Relisting comment: It seems we are heading toward a consensus to keep the article, but could we evaluate the nominators thought that this should be merged with ransomware? It's not clear whether this is quite right as Cryptovirology looks like the study of ransomware and similar methods. Pinging @Oaktree b: @Artem.G: @Oblivy: any thoughts?
Please add new comments below this notice. Thanks, Malinaccier (talk) 13:56, 14 June 2024 (UTC)[reply]

Comment: It looks like cryptovirology is essentially "the use of cryptography in viruses." It looks like it's mostly ransomeware encrypting data, but according to the article it's also about things like publishing user data in encrypted form to be found by virus makers, and also asymmetric backdoors. So if the article was to be merged it would have to be merged into multiple articles.

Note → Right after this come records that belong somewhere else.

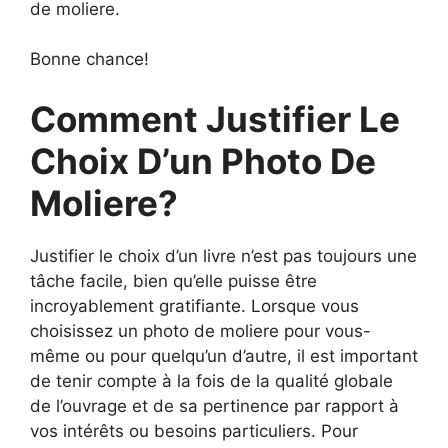
de moliere.
Bonne chance!
Comment Justifier Le
Choix D’un Photo De
Moliere?
Justifier le choix d’un livre n’est pas toujours une
tâche facile, bien qu’elle puisse être
incroyablement gratifiante. Lorsque vous
choisissez un photo de moliere pour vous-
même ou pour quelqu’un d’autre, il est important
de tenir compte à la fois de la qualité globale
de l’ouvrage et de sa pertinence par rapport à
vos intérêts ou besoins particuliers. Pour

  • Ransomware seems to have pretty good coverage of encryption usage
  • Backdoor (computing) has a section on asymmetric backdoors that references essentially the same things as the cryptovirology article
  • Private information retrieval is something the article claims is a theoretical use of cryptography in viruses
  • The rest (the article mentions viruses communicating with cryptography, and "cryptographic counters") would have to go into Computer virus
So the real question is probably whether the use of cryptography in viruses is well-covered enough that it needs its own article. Mrfoogles (talk) 15:02, 14 June 2024 (UTC)[reply]

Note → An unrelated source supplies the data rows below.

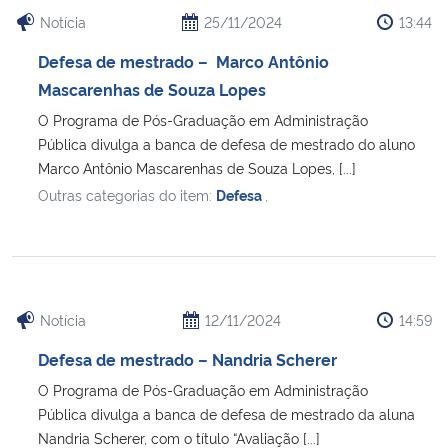
Notícia
25/11/2024
13:44
Defesa de mestrado – Marco Antônio
Mascarenhas de Souza Lopes
O Programa de Pós-Graduação em Administração
Pública divulga a banca de defesa de mestrado do aluno
Marco Antônio Mascarenhas de Souza Lopes, [...]
Outras categorias do item:
Defesa
,
Notícia
12/11/2024
14:59
Defesa de mestrado – Nandria Scherer
O Programa de Pós-Graduação em Administração
Pública divulga a banca de defesa de mestrado da aluna
Nandria Scherer, com o título “Avaliação [...]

There's also Kleptography, which may get its own AFD if this one succeeds but could be a merge target. One of the books mentioned above distinguishes cryptovirology into "active" and "passive", where active is essentially ransomware and passive is essentially the kleptography article, so by that definition we would have it covered. The one thing missing is cryptographical virus communication, but that's not discussed in the article other than a trivial mention, so there would be nothing to merge. Mrfoogles (talk) 15:07, 14 June 2024 (UTC)[reply]
> So the real question is probably whether the use of cryptography in viruses is well-covered enough that it needs its own article.
My answer to this is a pretty clear 'no'. Also, all the articles you linked is pretty much industry standard terminlogy, while this really is not. My vote is either 'delete' or 'merge and redirect'. Ransomware seems like the best merge target. I might open an AfD to Kleptography as well soon. PhotographyEdits (talk) 14:01, 19 June 2024 (UTC)[reply]
The above discussion is preserved as an archive of the debate. Please do not modify it. Subsequent comments should be made on the appropriate discussion page (such as the article's talk page or in a deletion review). No further edits should be made to this page.